Exercise objective:
Go through the entries below and count the lines where "Partnerschaft" occurs. Give nothing but that number.

Given records:
########################################

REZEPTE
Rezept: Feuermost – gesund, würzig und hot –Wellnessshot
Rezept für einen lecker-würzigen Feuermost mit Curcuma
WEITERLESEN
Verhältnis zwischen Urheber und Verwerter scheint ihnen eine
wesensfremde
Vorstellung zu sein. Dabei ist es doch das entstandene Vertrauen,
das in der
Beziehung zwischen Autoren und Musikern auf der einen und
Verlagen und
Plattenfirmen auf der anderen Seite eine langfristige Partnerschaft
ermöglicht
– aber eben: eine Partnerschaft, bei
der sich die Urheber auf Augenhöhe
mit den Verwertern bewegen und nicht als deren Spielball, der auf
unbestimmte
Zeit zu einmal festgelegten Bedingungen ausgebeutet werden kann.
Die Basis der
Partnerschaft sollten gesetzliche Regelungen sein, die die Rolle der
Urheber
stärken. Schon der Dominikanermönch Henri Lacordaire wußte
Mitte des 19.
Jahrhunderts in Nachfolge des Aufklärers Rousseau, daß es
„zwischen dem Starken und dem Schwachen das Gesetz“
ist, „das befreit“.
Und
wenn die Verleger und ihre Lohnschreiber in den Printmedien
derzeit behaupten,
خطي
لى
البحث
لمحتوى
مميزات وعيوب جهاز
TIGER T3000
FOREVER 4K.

########################################

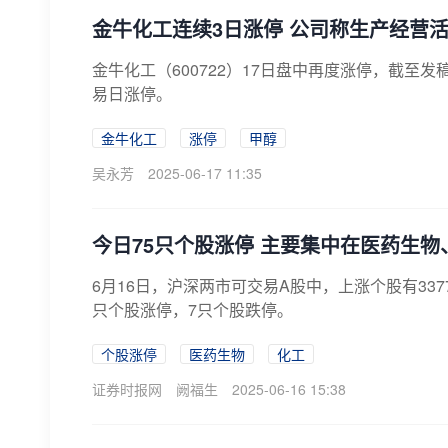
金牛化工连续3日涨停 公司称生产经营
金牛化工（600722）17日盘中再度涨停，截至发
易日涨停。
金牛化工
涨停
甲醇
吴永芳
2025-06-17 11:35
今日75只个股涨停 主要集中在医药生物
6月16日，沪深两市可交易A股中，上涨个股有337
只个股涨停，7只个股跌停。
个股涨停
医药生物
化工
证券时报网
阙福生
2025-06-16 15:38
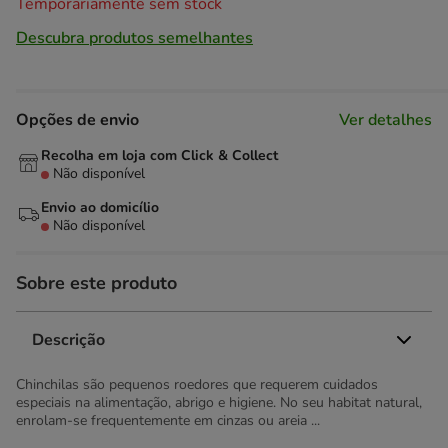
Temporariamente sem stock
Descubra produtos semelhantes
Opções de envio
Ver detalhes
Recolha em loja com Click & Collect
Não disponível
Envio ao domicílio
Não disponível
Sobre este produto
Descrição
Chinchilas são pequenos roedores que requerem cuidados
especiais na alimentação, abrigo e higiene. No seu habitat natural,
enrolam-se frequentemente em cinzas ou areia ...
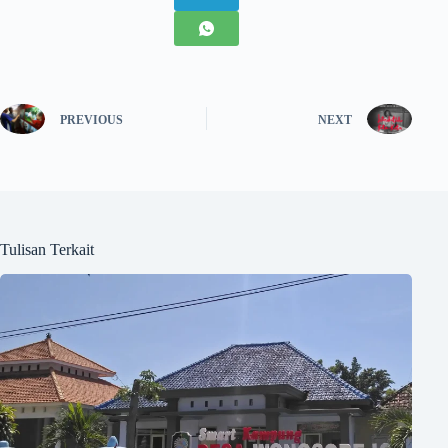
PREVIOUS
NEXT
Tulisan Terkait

########################################

Result for this task:
3